In addition, our Board of Directors has adopted a Code of Business Ethics that applies to all of our directors, employ-
ees and officers, including our Chief Executive Officer and Chief Financial Officer. The current version of the Code of
Business Ethics is available on our Web site under the Governance section at www.westerndigital.com.

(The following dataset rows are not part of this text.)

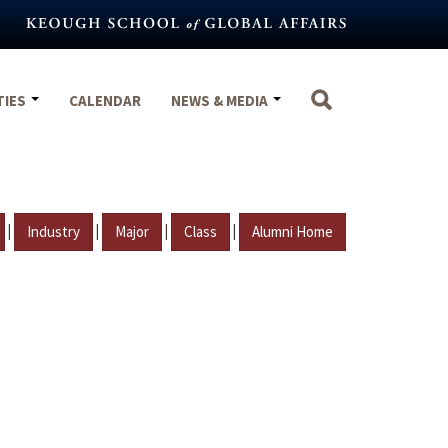
TIES
CALENDAR
NEWS & MEDIA
|
|
|
|
Industry
Major
Class
Alumni Home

To the extent
required by rules adopted by the SEC and The NASDAQ Stock Market LLC, we intend to promptly disclose future
amendments to certain provisions of the Code of Business Ethics, or waivers of such provisions granted to executive
officers and directors, on our Web site under the Governance section at www.westerndigital.com.
Item 11. Executive Compensation
There is incorporated herein by reference the information required by this Item included in the Company's Proxy
Statement for the 2013 Annual Meeting of Stockholders, which will be filed with the SEC no later than 120 days after
the close of the fiscal year ended June 28, 2013.
Item 12. Security Ownership of Certain Beneficial Owners and Management and
Related Stockholder Matters
There is incorporated herein by reference the information required by this Item included in the Company's Proxy
Statement for the 2013 Annual Meeting of Stockholders, which will be filed with the SEC no later than 120 days after
the close of the fiscal year ended June 28, 2013.
Item 13. Certain Relationships and Related Transactions, and Director Independence
There is incorporated herein by reference the information required by this Item included in the Company's Proxy
Statement for the 2013 Annual Meeting of Stockholders, which will be filed with the SEC no later than 120 days after
the close of the fiscal year ended June 28, 2013.
Item 14. Principal Accountant Fees and Services
There is incorporated herein by reference the information required by this Item included in the Company's Proxy
Statement for the 2013 Annual Meeting of Stockholders, which will be filed with the SEC no later than 120 days after
the close of the fiscal year ended June 28, 2013.